__Aim of the exercise__: Every line with "HubSpot" in it must be copied from the data.

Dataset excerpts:
::::

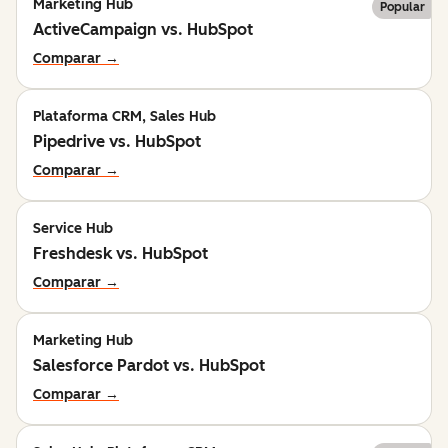
Marketing Hub
Popular
ActiveCampaign vs. HubSpot
Comparar →
Plataforma CRM, Sales Hub
Pipedrive vs. HubSpot
Comparar →
Service Hub
Freshdesk vs. HubSpot
Comparar →
Marketing Hub
Salesforce Pardot vs. HubSpot
Comparar →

::::

__Your response__:
ActiveCampaign vs. HubSpot
Pipedrive vs. HubSpot
Freshdesk vs. HubSpot
Salesforce Pardot vs. HubSpot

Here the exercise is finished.